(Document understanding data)

################

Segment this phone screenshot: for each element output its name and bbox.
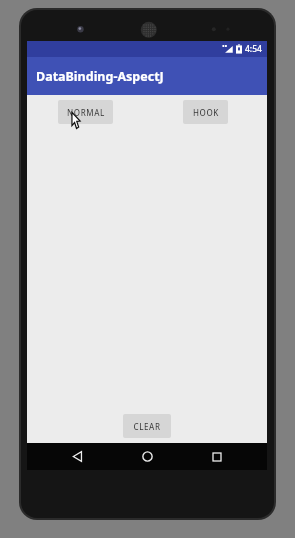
- button[interactable]: NORMAL: [58, 100, 113, 124]
- staticText: HOOK: [193, 107, 219, 118]
- staticText: CLEAR: [133, 421, 161, 432]
- button[interactable]: Back: [57, 443, 97, 470]
- button[interactable]: Home: [127, 443, 167, 470]
- button[interactable]: CLEAR: [123, 414, 171, 438]
- button[interactable]: Recent apps: [197, 443, 237, 470]
- staticText: 4:54: [245, 43, 262, 55]
- staticText: DataBinding-AspectJ: [36, 68, 164, 85]
- staticText: NORMAL: [67, 107, 105, 118]
- button[interactable]: HOOK: [183, 100, 228, 124]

################

→ **WHAT TO DO**
Although the records contain pictures, your copy should hold only the text, reproduced exactly.

→ **SOLVED EXERCISE**
Segment this phone screenshot: for each element output its name and bbox.
- button[interactable]: NORMAL: [58, 100, 113, 124]
- staticText: HOOK: [193, 107, 219, 118]
- staticText: CLEAR: [133, 421, 161, 432]
- button[interactable]: Back: [57, 443, 97, 470]
- button[interactable]: Home: [127, 443, 167, 470]
- button[interactable]: CLEAR: [123, 414, 171, 438]
- button[interactable]: Recent apps: [197, 443, 237, 470]
- staticText: 4:54: [245, 43, 262, 55]
- staticText: DataBinding-AspectJ: [36, 68, 164, 85]
- staticText: NORMAL: [67, 107, 105, 118]
- button[interactable]: HOOK: [183, 100, 228, 124]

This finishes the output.